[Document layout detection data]
☆ ☆ ☆
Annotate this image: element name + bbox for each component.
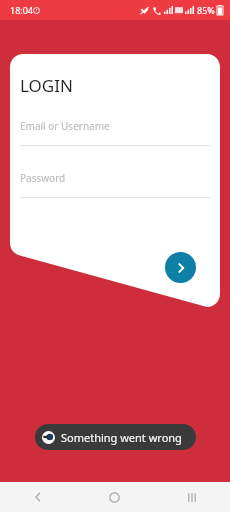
button[interactable]: Password [20,171,210,198]
button[interactable]: Recent apps [153,482,230,512]
staticText: 85% [197,4,215,16]
button[interactable]: Submit login [165,252,196,283]
button[interactable]: Email or Username [20,119,210,146]
button[interactable]: Back [0,482,76,512]
staticText: Email or Username [20,119,110,133]
button[interactable]: Something went wrong [35,424,196,450]
staticText: 18:04 [10,4,34,16]
button[interactable]: Home [76,482,153,512]
staticText: Something went wrong [61,430,182,445]
staticText: Password [20,171,66,185]
staticText: LOGIN [20,74,73,97]
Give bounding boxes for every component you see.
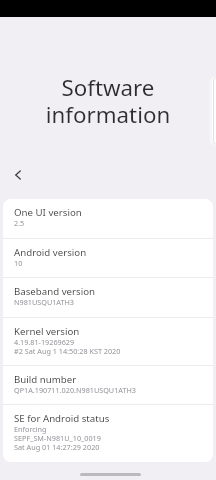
staticText: Software information [0,72,216,129]
button[interactable]: Build number [3,366,213,405]
button[interactable]: Baseband version [3,278,213,318]
staticText: 4.19.81-19269629 [14,337,75,347]
staticText: Android version [14,246,87,259]
button[interactable]: SE for Android status [3,405,213,462]
staticText: Build number [14,373,77,386]
button[interactable]: Edge panel handle [208,75,216,147]
button[interactable]: One UI version [3,199,213,239]
staticText: One UI version [14,206,82,219]
staticText: QP1A.190711.020.N981USQU1ATH3 [14,385,136,395]
button[interactable]: Android version [3,239,213,278]
staticText: N981USQU1ATH3 [14,297,75,307]
staticText: Baseband version [14,285,96,298]
staticText: SE for Android status [14,412,110,425]
staticText: 2.5 [14,218,25,228]
staticText: SEPF_SM-N981U_10_0019 [14,433,101,443]
staticText: Enforcing [14,424,47,434]
staticText: 10 [14,258,23,268]
staticText: Sat Aug 01 14:27:29 2020 [14,442,100,452]
button[interactable]: Kernel version [3,318,213,366]
staticText: Kernel version [14,325,80,338]
button[interactable]: Navigate up [6,163,30,187]
staticText: #2 Sat Aug 1 14:50:28 KST 2020 [14,346,121,356]
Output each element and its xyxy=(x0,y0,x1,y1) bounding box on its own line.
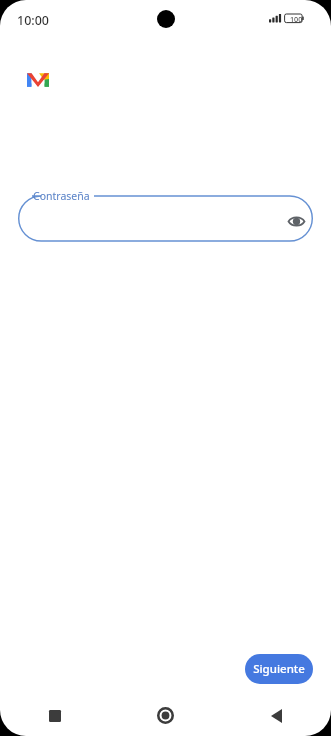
button[interactable]: Recientes xyxy=(0,695,110,736)
staticText: Siguiente xyxy=(253,661,305,677)
staticText: 100 xyxy=(290,14,303,24)
button[interactable]: Siguiente xyxy=(245,654,313,684)
button[interactable]: Gmail xyxy=(20,62,56,98)
button[interactable]: Mostrar contraseña xyxy=(279,204,313,238)
staticText: Contraseña xyxy=(33,189,90,203)
staticText: 10:00 xyxy=(17,12,50,29)
button[interactable]: Inicio xyxy=(110,695,221,736)
button[interactable]: Atrás xyxy=(221,695,331,736)
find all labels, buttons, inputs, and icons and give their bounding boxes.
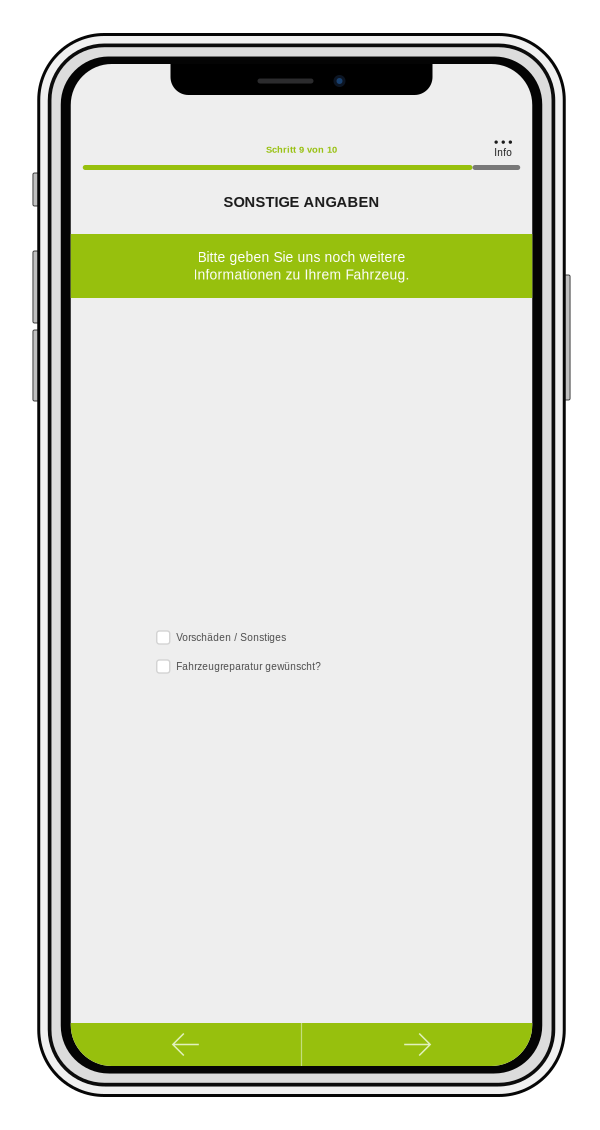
staticText: SONSTIGE ANGABEN	[224, 194, 380, 210]
button[interactable]: Weiter	[302, 1023, 532, 1066]
button[interactable]: Zurück	[71, 1023, 301, 1066]
button[interactable]: Info	[486, 136, 520, 166]
staticText: Info	[494, 147, 512, 158]
staticText: Bitte geben Sie uns noch weitere	[198, 250, 406, 265]
staticText: Informationen zu Ihrem Fahrzeug.	[194, 267, 410, 282]
staticText: Schritt 9 von 10	[266, 144, 337, 155]
button[interactable]: Fahrzeugreparatur gewünscht?	[157, 660, 532, 673]
button[interactable]: Vorschäden / Sonstiges	[157, 631, 532, 644]
staticText: Fahrzeugreparatur gewünscht?	[176, 661, 321, 672]
staticText: Vorschäden / Sonstiges	[176, 632, 286, 643]
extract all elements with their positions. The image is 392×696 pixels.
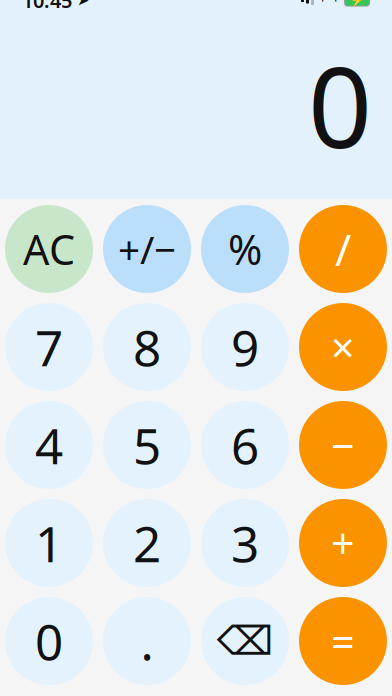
staticText: 2	[133, 510, 161, 576]
staticText: ⌫	[216, 618, 274, 664]
staticText: 5	[133, 412, 161, 478]
staticText: /	[335, 220, 351, 278]
button[interactable]: Delete	[201, 597, 289, 685]
staticText: 10:45	[22, 0, 72, 14]
button[interactable]: 4	[5, 401, 93, 489]
button[interactable]: ×	[299, 303, 387, 391]
button[interactable]: −	[299, 401, 387, 489]
staticText: 0	[35, 608, 63, 674]
staticText: ⚡	[350, 0, 364, 7]
staticText: %	[228, 222, 262, 276]
button[interactable]: 1	[5, 499, 93, 587]
staticText: 0	[308, 30, 372, 179]
staticText: ×	[331, 320, 355, 374]
staticText: 6	[231, 412, 259, 478]
staticText: =	[331, 614, 355, 668]
staticText: 9	[231, 314, 259, 380]
staticText: 4	[35, 412, 63, 478]
button[interactable]: 8	[103, 303, 191, 391]
staticText: ➤	[77, 0, 89, 8]
button[interactable]: 3	[201, 499, 289, 587]
button[interactable]: 5	[103, 401, 191, 489]
staticText: .	[140, 608, 154, 674]
button[interactable]: 2	[103, 499, 191, 587]
staticText: 7	[35, 314, 63, 380]
staticText: 8	[133, 314, 161, 380]
button[interactable]: 0	[5, 597, 93, 685]
button[interactable]: /	[299, 205, 387, 293]
button[interactable]: %	[201, 205, 289, 293]
staticText: −	[331, 418, 355, 472]
button[interactable]: =	[299, 597, 387, 685]
button[interactable]: 9	[201, 303, 289, 391]
button[interactable]: +	[299, 499, 387, 587]
staticText: +/−	[118, 223, 176, 275]
button[interactable]: +/−	[103, 205, 191, 293]
button[interactable]: AC	[5, 205, 93, 293]
staticText: +	[331, 516, 355, 570]
button[interactable]: .	[103, 597, 191, 685]
button[interactable]: 6	[201, 401, 289, 489]
staticText: 1	[35, 510, 63, 576]
staticText: 3	[231, 510, 259, 576]
staticText: AC	[23, 222, 75, 276]
staticText: ◠	[322, 0, 336, 11]
button[interactable]: 7	[5, 303, 93, 391]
☆ ☆ ☆
◆ **WORK TO COMPLETE**:
In the records, the line containing "extract all elements" starts the span and the final line ends it. Output exactly that span, both ends included, with no pictures and nothing else.

◆ **EXPECTED ANSWER**:
extract all elements with their positions. The image is 392×696 pixels.
staticText: 2	[133, 510, 161, 576]
staticText: ⌫	[216, 618, 274, 664]
staticText: 5	[133, 412, 161, 478]
staticText: /	[335, 220, 351, 278]
button[interactable]: Delete	[201, 597, 289, 685]
staticText: 10:45	[22, 0, 72, 14]
button[interactable]: 4	[5, 401, 93, 489]
button[interactable]: ×	[299, 303, 387, 391]
button[interactable]: −	[299, 401, 387, 489]
staticText: 0	[35, 608, 63, 674]
staticText: ⚡	[350, 0, 364, 7]
staticText: %	[228, 222, 262, 276]
button[interactable]: 1	[5, 499, 93, 587]
staticText: 0	[308, 30, 372, 179]
staticText: ×	[331, 320, 355, 374]
staticText: 6	[231, 412, 259, 478]
staticText: =	[331, 614, 355, 668]
staticText: 9	[231, 314, 259, 380]
staticText: 4	[35, 412, 63, 478]
button[interactable]: 8	[103, 303, 191, 391]
staticText: ➤	[77, 0, 89, 8]
button[interactable]: 3	[201, 499, 289, 587]
button[interactable]: 5	[103, 401, 191, 489]
staticText: .	[140, 608, 154, 674]
button[interactable]: 2	[103, 499, 191, 587]
staticText: 7	[35, 314, 63, 380]
staticText: 8	[133, 314, 161, 380]
button[interactable]: 0	[5, 597, 93, 685]
button[interactable]: /	[299, 205, 387, 293]
button[interactable]: %	[201, 205, 289, 293]
staticText: −	[331, 418, 355, 472]
button[interactable]: =	[299, 597, 387, 685]
button[interactable]: 9	[201, 303, 289, 391]
button[interactable]: +	[299, 499, 387, 587]
staticText: +/−	[118, 223, 176, 275]
button[interactable]: +/−	[103, 205, 191, 293]
button[interactable]: AC	[5, 205, 93, 293]
staticText: +	[331, 516, 355, 570]
button[interactable]: .	[103, 597, 191, 685]
button[interactable]: 6	[201, 401, 289, 489]
staticText: 1	[35, 510, 63, 576]
staticText: 3	[231, 510, 259, 576]
staticText: AC	[23, 222, 75, 276]
staticText: ◠	[322, 0, 336, 11]
button[interactable]: 7	[5, 303, 93, 391]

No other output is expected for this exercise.